Practical designs balance metrics like DC-balance, PSNR, and task success rates, addressing challenges in VLC, relighting, robotics, and compression.

A lighting encoder is a technical module or algorithm designed to parameterize, extract, or impose lighting representations—spanning from bitstreams for visible light communication to continuous high-dimensional descriptions of real-world illumination—suitable for control, estimation, harmonization, or efficient transmission in both hardware and neural pipelines. Lighting encoders feature prominently across research areas including signal/communications engineering, computer vision, real-time graphics, computational photography, AR/VR, and robotics. The precise structure and role of a lighting encoder varies by application domain: in VLC it refers to data randomization and channel code constructs for flicker/dimming mitigation; in neural graphics and relighting, it encompasses architectures that encode illumination from images or scenes, producing compact embeddings or volumetric fields that drive downstream tasks.

1. Lighting Encoders in Visible Light Communication: DC-Balanced and Flicker-Mitigation Codes

Lighting encoders are foundational in visible light communication (VLC) systems, especially for flicker-free beaconing and spatially/temporally uniform illumination. Classical run-length limited (RLL) codes limit bit run-lengths but reduce code rate or preclude soft-FEC. Modern non-RLL strategies leverage randomized pre-processing and channel coding to guarantee DC balance and short-run behavior over short frames without incurring heavy rate loss.

In the non-RLL beacon architecture (Nguyen et al., 2018, Nguyen et al., 2019), the lighting encoder comprises:

Pre-scrambler implemented as an LFSR with polynomial $P(x) = x^{15} + x^{14} + 1$ or $P(x) = x^4 + x^3 + 1$ , which whitens input bits, significantly narrowing the output bit-1 fraction to $\approx$ 41.25–63.75%, comparable to much longer blocklengths.
Polar encoder (systematic or non-systematic) with parameters $N=256$ , $K=158$ , achieving code rates $R\approx0.617$ and high hardware efficiency (see Table 3/4, (Nguyen et al., 2018)).
The combined construction minimizes maximum run-length per codeword (empirically $<$ 30 for $N=256$ ), permitting baseband OOK modulation at $f_\text{mod}\gg$ 2000 Hz, which is far above the human-visible flicker threshold.

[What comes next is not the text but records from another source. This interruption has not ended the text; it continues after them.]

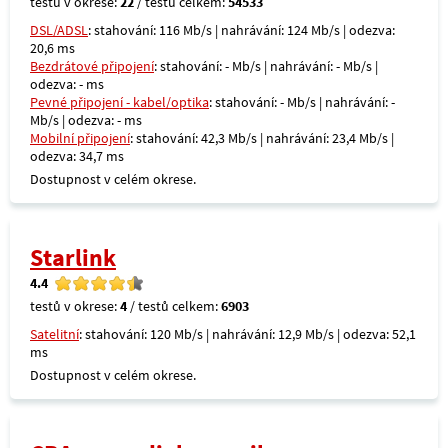
testů v okrese:
22
/ testů celkem:
54533
DSL/ADSL
: stahování: 116 Mb/s | nahrávání: 124 Mb/s | odezva:
20,6 ms
Bezdrátové připojení
: stahování: - Mb/s | nahrávání: - Mb/s |
odezva: - ms
Pevné připojení - kabel/optika
: stahování: - Mb/s | nahrávání: -
Mb/s | odezva: - ms
Mobilní připojení
: stahování: 42,3 Mb/s | nahrávání: 23,4 Mb/s |
odezva: 34,7 ms
Dostupnost v celém okrese.
Starlink
4.4
testů v okrese:
4
/ testů celkem:
6903
Satelitní
: stahování: 120 Mb/s | nahrávání: 12,9 Mb/s | odezva: 52,1
ms
Dostupnost v celém okrese.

Performance is evaluated along DC-balance, run-length, bit error rate (BER), and hardware complexity. These designs show superior error correction and instantaneous duty-cycle regularity versus classical RLL plus Reed–Solomon schemes, while requiring only a single short codeword and enabling soft-decision decoding via a 3-bit multi-level quantizer (Nguyen et al., 2018).

In MIMO VLC, lighting encoders generate binary code matrices ensuring strict spatial/temporal DC balance and programmable dimming (Uday et al., 2019). The encoder maps each $k$ -bit message to a $N_\text{T} \times N_\text{T}$ binary permutation/dimming matrix, enforcing constant sums per row/column (user/slot uniformity). Maximum run-length per LED is bounded as $L_r=2N_\text{T}(1-\gamma)$ , making it tunable via dimming factor $\gamma$ . The system achieves information rates $R=\lfloor\log_2(N_\text{T}!)\rfloor/N_\text{T}$ and strong minimum Hamming distance, with simulation showing rates saturating capacity for moderate SNR, robust uniformity, and flicker suppression.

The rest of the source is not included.